In a great interview with Consuelo Mack on WealthTrack.com, John Bogle — the founder and former CEO of mutual fund giant The Vanguard Group — makes very interesting points about the mutual fund business that really resonated.
While talking about the evolution of the Mutual Fund industry, Bogle lamented that it used to be a “profession with aspects of a business, today it is a business with aspects of a profession.” But the point that really struck a chord was that “the idea of fiduciary duty has been superseded by this idea of marketing.”
As one real estate banker recently put it, “Yes, we are underwriting deals very liberally, because if not how would we ever make a loan?” To borrow from Vice President Biden, “With all due respect, that’s a bunch of malarkey.” I have no doubt that borrowers are looking for loans with proceeds exceeding what should be originated; I also understand that if you don’t make the loan, somebody else might and that ultimately it is your job to make loans. But where is your sense of fiduciary responsibility?
Bogle has a good point, one that in my opinion applies to the finance sector as a whole. We are no longer as concerned about making profitable investments as we are concerned with making the fees on any investment.
He goes further to explain that Mutual Funds management companies are owned by large financial conglomerates that “are in business to earn the highest possible return on their capital, and what you want as investor in one of their mutual funds, is to earn the highest possible return on your capital; so when you think of it, those two things, because of the fees, costs, turnover expenses, all the things that go on (marketing) are opposed to one another. No man can serve two masters.”
If Bogle has an issue with the mutual fund business, what would he say to the way CMBS is originated even today? In CMBS origination, the originator (aka the salesman) is essentially the same guy that underwrites your deal, pushes it through committee, funds the loan, and then one to four weeks later, sells it to a third party.

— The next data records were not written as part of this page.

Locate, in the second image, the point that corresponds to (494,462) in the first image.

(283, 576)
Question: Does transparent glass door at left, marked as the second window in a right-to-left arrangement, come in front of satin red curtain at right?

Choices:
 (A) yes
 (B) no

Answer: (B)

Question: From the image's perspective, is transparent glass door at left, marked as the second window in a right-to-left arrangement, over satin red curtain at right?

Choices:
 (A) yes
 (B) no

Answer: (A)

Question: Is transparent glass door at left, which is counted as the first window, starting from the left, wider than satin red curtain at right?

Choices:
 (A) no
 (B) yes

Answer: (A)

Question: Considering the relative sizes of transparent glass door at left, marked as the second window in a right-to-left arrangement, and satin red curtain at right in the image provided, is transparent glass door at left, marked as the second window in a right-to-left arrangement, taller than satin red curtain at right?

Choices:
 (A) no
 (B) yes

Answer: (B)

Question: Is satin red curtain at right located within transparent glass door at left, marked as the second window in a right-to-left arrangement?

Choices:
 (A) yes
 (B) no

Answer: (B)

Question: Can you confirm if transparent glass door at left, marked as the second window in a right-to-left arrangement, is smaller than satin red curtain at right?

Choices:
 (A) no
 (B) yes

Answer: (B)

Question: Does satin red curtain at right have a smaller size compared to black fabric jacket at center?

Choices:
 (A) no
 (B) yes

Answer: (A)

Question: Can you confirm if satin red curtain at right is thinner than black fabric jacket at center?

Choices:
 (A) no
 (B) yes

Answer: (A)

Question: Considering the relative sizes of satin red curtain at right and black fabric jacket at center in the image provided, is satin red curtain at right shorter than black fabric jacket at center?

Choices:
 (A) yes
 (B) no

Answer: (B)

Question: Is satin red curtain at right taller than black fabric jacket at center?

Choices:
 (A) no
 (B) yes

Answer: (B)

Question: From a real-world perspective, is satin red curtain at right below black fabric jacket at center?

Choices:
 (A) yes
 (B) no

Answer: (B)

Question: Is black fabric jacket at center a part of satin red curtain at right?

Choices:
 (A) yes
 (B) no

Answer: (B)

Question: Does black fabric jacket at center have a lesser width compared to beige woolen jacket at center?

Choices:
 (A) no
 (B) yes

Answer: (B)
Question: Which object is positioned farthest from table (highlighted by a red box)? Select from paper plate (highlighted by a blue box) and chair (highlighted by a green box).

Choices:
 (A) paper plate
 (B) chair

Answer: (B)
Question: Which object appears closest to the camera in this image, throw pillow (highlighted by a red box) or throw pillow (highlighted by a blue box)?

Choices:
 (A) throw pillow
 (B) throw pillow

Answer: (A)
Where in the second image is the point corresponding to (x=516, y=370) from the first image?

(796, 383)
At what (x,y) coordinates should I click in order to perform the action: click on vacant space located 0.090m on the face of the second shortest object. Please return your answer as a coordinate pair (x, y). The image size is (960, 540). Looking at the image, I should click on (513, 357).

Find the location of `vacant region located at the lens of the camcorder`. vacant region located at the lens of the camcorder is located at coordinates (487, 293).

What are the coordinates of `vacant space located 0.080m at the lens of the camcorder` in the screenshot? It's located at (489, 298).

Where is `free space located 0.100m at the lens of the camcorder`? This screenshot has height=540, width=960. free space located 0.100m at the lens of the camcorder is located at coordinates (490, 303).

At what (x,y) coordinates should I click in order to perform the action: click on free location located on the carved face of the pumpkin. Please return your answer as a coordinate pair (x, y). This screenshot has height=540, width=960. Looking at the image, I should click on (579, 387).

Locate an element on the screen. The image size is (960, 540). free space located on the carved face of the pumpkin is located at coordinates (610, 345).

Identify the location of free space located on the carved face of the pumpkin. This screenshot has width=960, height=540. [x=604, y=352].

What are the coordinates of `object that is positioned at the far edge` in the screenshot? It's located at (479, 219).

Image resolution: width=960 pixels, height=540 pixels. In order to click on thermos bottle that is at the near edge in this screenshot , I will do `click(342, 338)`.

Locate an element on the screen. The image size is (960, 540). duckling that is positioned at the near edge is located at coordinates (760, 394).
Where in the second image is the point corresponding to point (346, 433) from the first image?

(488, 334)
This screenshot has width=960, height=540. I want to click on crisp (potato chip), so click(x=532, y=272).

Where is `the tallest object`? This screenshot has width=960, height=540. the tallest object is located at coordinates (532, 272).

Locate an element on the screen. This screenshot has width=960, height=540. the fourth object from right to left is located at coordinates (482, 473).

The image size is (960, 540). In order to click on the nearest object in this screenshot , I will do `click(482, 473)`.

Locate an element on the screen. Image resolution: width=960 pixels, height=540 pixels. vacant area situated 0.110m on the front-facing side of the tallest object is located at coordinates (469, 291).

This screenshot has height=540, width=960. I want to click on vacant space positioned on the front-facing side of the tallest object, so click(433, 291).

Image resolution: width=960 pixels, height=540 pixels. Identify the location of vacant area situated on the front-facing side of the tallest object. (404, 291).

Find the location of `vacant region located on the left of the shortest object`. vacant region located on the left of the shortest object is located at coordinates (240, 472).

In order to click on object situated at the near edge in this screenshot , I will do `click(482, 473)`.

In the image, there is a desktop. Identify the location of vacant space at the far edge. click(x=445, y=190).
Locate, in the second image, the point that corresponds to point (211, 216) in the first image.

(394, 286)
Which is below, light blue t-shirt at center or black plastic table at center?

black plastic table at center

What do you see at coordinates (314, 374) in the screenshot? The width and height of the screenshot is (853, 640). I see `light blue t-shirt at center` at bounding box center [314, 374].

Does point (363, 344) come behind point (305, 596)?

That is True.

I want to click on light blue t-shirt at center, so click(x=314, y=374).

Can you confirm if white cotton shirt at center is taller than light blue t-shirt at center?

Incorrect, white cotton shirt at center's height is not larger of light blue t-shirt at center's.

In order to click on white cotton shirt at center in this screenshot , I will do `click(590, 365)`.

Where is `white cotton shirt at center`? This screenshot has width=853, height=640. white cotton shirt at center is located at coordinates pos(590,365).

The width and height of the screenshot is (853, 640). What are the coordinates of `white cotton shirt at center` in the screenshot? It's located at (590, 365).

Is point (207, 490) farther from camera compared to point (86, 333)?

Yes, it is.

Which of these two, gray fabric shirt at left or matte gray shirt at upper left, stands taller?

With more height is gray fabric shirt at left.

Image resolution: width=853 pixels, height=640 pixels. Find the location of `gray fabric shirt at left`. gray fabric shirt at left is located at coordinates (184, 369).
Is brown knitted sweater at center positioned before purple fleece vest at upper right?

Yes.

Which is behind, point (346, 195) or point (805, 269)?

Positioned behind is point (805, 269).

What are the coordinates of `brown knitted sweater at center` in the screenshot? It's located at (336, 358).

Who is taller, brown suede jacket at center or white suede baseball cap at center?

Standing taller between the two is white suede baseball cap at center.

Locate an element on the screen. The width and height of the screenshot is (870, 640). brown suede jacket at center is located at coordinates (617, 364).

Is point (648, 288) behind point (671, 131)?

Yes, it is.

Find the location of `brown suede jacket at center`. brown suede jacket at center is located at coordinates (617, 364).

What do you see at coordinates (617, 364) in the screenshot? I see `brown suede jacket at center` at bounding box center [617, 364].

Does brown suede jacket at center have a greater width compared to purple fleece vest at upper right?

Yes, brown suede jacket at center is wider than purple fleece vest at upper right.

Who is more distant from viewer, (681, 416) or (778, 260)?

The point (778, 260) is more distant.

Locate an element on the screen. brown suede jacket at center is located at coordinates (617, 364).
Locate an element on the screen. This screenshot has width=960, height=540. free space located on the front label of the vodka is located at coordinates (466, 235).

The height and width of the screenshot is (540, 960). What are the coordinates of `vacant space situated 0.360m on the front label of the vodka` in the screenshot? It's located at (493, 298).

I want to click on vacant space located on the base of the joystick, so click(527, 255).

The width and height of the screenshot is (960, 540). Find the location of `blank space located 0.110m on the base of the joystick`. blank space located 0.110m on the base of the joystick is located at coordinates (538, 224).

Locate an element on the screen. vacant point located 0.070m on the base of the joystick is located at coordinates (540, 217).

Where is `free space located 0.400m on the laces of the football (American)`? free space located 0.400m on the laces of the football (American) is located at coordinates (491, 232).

There are those who would argue that it is unfair to compare the two, as mutual funds are sold to consumers and CMBS bonds are sold to educated investors who, in many cases, were consulted prior to origination. This argument is a clear example of the narrow-mindedness of real estate professionals who not only believe they have it all figured out, but that they live in a vacuum.
Making bad loans—by nature of the competition for deals—encourages even more bad loans, further adding to the
backed-up sewage pipe of distressed assets that we are currently wading through. True, nobody in finance signed up to be a roto-rooter; but in order to get the clean water of recovery flowing through our system, finance deal-makers must start sacrificing in the short term — even if secondary market investors are clamoring for more of these drugs known as bad loans.
You may think I am overreacting, but let’s just say that I end up being the one to clean up the mess.